There was another museum cop standing a few feet away from him, offering the news that the museum was closed. “Wait, so are you saying that the museum is closed?” I couldn’t tell if the cop was ignoring or unaware of the sarcasm. 

“The museum is closed,” he replied. (The museum is closed.) I think that this was not the first part of their exchange, and I could feel The Big Guy getting riled. 

“You can’t go there, unless you get in line for those IMAX tickets. The door is there.” He pointed. These folks sure did point a lot. 

“But I want to go there,” I pointed to the exit on the other side. The side much closer to where I parked. 

“The museum is closed.” 

“So I can’t use that other exit?” (The museum is closed.) We were walking to my preferred exit. 

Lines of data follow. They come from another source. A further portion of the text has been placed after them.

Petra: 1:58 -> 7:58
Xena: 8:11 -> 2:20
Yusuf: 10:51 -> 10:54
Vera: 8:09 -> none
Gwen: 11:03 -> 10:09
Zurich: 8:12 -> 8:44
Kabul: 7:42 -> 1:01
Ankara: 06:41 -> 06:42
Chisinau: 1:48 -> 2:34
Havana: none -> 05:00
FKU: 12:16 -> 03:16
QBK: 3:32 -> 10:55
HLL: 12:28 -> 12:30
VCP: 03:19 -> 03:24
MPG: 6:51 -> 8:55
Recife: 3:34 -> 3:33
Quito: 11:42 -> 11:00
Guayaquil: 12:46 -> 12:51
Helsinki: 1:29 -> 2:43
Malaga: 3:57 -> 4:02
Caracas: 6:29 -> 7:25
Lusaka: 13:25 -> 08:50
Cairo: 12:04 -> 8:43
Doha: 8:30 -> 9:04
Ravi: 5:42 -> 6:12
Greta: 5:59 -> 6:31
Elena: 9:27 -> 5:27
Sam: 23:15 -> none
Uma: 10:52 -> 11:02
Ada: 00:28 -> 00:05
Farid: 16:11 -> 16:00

“The museum is closed.” I was starting to understand that punching feeling.

“We can’t leave through that other side?” I was going to scream if I heard that stupid overhead call and response.

“You can go out that way. The museum is closed.”

The Big Guy couldn’t hold himself back, “So the museum is like, closed!??!” The museum police put his hand on his club. (The museum is closed.) He repeated his line, the one about the museum being closed as we rushed each other out of that nightmare.

As we walked past the last of the guard gauntlet, the final line of defense said, “Have a good night,” and I thought that the Big Guy was going to kiss him. Instead he thanked him for not telling us that the museum was closed as we pushed out the door into the fresh, cool night air where we all asked each other the most important question. You know what we asked. It was funny, now.

It’s a Wrap

It's my tree. From before. Not this year. So?

Write? Wrap? Write? Wrap?

It’s Christmas Eve and I started a post that needs more thinking. Alot more thinking. And work. And writing.

Write? Wrap? Write? Wrap?

I glanced over at the bags with things that needed a transformation in order to become Christmas.

Write? Wrap? Write? Wrap?

The boys are out carousing. It’s not like they are asleep, awaiting Santa and his deer. Sugarplums and whatnot, all afloat.

Write? Wrap? Write? Wrap?

But some parts of Christmas are just that. A part of Christmas. And I am the maker of Christmas in this realm. This tiny realm of us.

Write? Wrap? Write? Wrap?

And, you, My Loyal Reader, are not known to give a rat’s bum about my thinkings on a holiday. Although I truly appreciate every moment you spend reading my words–no matter the day. But, it’s like Christmas. And there are gifts to be wrapped.

Write? Wrap?

WRAP!

Hics and Hope

A pile of oatmeal cream pies. Mine was better.

All I wanted to do was snuggle up on the couch. Wrap that super soft fleece around my recently de-booted feet and pull it up to the edge of my chin. And then wrap my fists with the top of the blanket before I rested them on my chest, pushing the warmth to that edge of chin. This would be the moment punctuated by a great sigh, just when Tinkerbell raced across the top of the castle announcing the movie start.

But, no. Of course not. Instead I was accosted by the violent wrenching and expulstion of air that is a hiccup. And another hiccup. And, dammit, another. And they almost hurt. They definitely caused my body to writhe. And they interrupted my attempt to invite The Spouse to join me on the comfy couch and watch the movie. And now my chest hurts. Not a lot, but still. And there is another hiccup.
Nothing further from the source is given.